I keep my eyes on the floor in the vain hope no one will talk to me. In the hope no one will even notice me, because like Bianca said, I’m here to dance. Not to make friends, not to build relationships, just to dance.
My shoes reflect back to me in the mirror as I stop. My fingers stretch in anticipation, and I place my hand on the barre, letting them curl around the cold metal. Lightness spreads through my body, easing the ever-present suffocation of depression. It’s only for a second, but that second is enough. In that second I feel the rush of the girl I could be, and the first easy breath I’ve taken since I walked in here ten minutes ago leaves my body.
The dull buzz of chatter ceases as Bianca claps her hands once. “I’m not going to stand here and introduce myself or explain what we’re doing here. If you don’t know me or why you’re here, then you’re in the wrong studio, little chicks.
“What I am going to tell you is to forget everything you’ve ever learned about how dance works. When you slip your shoes on in this studio, you give yourself over to the art of ballet, not the technicalities.
“Ballet isn’t about timing, getting that step perfect, or getting the best marks in the class. It’s about telling a story. It’s about taking the feelings and emotions inside you, ripping them out and expressing them with flawless motions of your body. Ballet is a dance that stems and grows from everything we are, regardless of what it means to you, and if you believe any differently, you’re in the wrong studio.” Her eyes comb over us all standing at the barre, scrutinizing us, like a simple glance can tell her whether or not we believe what she does.
“What you do need to know about how my class works is that you don’t stop being a dancer just because you’re not on the floor. I expect you to work your asses off. I expect you to be here three nights a week for two hours, then I expect you to work at home. Six hours a week in a studio will not get you to the standard Juilliard expects and demands. Damn, I spend more time than that on my hair each week.
“I don’t care whether you dance in a studio, in the shower, in the middle of Central Park - hey, dance on the highway if you really want to – but you must dance. Every. Single. Day. And I will know if you don’t. I will know, if for even one day, you forget to dance, because your body will show me.
“I don’t want to see any of you in the wrong studio. I want you all to be in the right studio. Some of you I already know and I know you’re in the right studio, but the rest of you have to prove it.” She turns and taps the top of the piano, and her uncle begins to play.
“What if we think we are, but we’re not? Will you know?” someone further up the barre asks.

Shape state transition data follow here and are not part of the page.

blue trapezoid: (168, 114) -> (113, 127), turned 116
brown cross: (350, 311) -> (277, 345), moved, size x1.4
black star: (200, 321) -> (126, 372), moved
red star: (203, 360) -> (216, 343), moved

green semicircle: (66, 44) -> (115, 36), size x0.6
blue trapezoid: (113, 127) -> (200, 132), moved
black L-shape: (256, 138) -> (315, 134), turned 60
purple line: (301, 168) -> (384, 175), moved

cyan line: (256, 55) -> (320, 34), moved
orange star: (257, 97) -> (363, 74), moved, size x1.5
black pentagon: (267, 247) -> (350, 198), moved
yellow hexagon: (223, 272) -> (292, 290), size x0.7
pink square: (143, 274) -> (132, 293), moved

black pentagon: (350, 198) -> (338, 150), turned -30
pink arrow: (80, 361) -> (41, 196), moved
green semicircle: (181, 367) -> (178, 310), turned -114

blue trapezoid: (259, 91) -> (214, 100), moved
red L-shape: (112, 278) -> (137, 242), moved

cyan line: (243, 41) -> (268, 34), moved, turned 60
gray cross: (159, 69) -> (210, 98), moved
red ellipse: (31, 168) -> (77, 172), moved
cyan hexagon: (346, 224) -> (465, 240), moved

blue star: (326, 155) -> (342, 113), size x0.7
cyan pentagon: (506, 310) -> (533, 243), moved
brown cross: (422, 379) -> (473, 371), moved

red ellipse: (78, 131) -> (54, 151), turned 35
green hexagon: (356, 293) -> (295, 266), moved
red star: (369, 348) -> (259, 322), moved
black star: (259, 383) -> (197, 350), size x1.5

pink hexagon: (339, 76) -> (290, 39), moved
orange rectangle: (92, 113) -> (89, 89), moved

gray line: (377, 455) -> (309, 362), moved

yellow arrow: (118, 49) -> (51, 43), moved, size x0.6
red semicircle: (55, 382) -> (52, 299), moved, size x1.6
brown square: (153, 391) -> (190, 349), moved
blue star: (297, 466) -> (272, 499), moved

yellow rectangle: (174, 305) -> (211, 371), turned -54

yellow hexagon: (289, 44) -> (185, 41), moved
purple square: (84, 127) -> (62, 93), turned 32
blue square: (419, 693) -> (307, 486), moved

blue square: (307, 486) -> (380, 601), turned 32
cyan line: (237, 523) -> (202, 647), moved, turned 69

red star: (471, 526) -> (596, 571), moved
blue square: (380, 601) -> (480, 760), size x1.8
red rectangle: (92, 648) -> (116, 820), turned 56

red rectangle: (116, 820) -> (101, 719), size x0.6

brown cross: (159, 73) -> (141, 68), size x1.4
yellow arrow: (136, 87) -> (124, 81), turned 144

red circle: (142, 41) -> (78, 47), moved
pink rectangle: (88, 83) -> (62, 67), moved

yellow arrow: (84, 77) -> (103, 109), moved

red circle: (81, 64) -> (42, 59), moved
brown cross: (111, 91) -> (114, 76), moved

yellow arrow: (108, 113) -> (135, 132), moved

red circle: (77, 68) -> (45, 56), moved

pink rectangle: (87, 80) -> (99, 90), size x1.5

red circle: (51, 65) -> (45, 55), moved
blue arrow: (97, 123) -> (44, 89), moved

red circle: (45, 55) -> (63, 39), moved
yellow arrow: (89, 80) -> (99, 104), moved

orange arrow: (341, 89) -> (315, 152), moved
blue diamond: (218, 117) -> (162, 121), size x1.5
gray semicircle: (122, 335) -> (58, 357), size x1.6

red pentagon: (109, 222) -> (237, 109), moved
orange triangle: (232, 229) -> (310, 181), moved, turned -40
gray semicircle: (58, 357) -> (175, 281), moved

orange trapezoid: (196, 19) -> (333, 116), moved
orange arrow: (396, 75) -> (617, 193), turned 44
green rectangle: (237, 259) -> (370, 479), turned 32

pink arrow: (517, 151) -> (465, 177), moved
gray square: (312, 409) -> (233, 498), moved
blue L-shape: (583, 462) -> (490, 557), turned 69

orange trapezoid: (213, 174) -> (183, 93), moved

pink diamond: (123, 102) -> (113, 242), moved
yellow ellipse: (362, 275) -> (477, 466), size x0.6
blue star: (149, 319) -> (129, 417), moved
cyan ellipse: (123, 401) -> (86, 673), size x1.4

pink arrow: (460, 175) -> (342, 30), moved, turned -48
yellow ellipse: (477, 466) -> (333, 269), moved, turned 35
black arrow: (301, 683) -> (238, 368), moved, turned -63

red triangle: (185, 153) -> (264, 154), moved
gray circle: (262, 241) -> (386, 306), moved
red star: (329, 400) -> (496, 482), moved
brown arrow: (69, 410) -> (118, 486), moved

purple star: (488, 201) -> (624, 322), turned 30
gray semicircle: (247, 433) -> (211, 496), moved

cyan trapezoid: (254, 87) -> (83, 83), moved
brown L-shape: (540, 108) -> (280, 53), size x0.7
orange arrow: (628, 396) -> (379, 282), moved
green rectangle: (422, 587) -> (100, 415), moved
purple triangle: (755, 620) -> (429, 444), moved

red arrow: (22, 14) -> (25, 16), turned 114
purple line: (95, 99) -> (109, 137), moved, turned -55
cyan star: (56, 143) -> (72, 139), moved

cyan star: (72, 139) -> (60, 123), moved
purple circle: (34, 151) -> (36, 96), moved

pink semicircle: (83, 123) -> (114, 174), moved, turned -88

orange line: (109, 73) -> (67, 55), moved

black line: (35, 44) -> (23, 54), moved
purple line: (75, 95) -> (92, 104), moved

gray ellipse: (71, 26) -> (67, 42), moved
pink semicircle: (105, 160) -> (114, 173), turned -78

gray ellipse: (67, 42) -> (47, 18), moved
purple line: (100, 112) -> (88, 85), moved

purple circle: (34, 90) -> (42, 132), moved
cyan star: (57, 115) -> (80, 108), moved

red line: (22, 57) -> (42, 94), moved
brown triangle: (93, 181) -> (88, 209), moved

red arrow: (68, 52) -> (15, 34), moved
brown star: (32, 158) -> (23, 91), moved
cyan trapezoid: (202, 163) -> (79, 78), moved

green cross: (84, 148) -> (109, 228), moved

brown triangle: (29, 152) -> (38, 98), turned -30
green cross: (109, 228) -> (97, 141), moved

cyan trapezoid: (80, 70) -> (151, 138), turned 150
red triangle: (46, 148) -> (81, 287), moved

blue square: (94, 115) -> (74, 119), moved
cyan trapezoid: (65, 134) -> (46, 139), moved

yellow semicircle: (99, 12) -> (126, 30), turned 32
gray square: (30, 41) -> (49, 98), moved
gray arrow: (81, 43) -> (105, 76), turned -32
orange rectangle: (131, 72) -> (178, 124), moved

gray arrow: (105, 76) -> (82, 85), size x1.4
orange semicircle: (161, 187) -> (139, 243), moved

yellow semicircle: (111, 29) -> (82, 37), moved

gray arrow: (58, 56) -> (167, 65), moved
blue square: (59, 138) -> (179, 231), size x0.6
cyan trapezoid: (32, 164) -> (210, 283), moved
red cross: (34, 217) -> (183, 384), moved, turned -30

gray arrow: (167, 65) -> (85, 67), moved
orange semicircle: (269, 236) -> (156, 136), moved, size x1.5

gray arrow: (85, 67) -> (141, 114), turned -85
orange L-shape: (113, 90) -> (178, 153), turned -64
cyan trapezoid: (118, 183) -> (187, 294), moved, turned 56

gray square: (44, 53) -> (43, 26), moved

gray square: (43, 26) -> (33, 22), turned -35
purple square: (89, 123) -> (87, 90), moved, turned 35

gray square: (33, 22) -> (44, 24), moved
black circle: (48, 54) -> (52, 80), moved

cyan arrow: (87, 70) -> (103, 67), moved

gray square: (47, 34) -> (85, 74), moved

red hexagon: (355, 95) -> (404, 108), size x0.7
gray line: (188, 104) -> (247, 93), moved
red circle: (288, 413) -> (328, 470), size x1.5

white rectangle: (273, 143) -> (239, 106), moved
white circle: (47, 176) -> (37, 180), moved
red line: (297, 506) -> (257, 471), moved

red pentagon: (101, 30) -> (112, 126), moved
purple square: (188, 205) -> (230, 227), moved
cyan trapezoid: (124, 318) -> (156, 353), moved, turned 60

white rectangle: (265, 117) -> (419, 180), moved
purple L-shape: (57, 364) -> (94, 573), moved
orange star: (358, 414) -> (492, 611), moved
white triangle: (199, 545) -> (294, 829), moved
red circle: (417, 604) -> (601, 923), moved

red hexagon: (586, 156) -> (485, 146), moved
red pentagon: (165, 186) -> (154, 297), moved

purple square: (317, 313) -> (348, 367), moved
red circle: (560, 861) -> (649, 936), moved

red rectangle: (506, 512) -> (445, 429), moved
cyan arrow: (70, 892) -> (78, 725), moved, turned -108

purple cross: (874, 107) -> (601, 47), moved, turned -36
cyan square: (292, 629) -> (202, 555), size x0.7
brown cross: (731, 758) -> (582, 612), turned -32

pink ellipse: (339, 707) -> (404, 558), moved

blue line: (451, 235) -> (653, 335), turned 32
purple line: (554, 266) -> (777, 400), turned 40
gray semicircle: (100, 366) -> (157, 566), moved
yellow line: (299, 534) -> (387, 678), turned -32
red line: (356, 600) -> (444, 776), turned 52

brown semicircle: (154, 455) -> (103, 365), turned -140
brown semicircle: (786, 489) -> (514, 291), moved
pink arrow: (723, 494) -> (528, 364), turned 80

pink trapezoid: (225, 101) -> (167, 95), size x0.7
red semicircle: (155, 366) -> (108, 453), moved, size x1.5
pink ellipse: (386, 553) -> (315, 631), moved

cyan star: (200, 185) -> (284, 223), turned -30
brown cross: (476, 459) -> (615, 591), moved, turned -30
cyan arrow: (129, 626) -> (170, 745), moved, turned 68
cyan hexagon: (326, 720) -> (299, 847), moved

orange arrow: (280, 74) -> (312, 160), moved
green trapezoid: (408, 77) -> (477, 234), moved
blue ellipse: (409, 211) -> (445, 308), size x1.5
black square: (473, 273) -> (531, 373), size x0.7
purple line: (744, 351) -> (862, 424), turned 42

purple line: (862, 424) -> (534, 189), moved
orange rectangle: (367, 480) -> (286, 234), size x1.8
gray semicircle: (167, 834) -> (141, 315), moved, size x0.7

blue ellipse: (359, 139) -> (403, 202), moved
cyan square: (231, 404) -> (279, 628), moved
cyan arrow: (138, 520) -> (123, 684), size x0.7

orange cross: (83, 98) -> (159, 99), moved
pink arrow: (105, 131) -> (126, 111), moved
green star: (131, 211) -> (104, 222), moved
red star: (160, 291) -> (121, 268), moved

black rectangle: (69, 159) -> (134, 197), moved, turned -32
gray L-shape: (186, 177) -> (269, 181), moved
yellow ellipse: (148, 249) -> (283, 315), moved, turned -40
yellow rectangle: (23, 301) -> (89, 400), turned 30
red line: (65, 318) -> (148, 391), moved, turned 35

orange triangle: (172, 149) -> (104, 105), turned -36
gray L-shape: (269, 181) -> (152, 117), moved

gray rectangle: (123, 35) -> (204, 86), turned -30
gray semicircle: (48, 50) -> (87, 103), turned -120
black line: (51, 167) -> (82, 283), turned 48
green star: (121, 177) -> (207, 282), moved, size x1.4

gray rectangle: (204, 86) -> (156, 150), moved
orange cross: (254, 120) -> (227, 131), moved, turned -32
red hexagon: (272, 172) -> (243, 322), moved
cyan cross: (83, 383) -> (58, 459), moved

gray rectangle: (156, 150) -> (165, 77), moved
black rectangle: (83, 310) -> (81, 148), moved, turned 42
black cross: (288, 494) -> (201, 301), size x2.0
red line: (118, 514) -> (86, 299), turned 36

Bianca turns, her lips twisting on one side. “Of course.”
“What happens then?”
“Then you leave my studio, because there is someone out there in this city who does deserve to be here. I only teach the best, know that, and I haven’t yet had a student who didn’t get into Juilliard after attending this class. There’s a reason I only teach two classes a week. You are one, and the others are currently seven year olds, and the majority have been with me since they could walk at the age of one. If seven year olds can hack it, I expect young adults such as yourselves to do so.”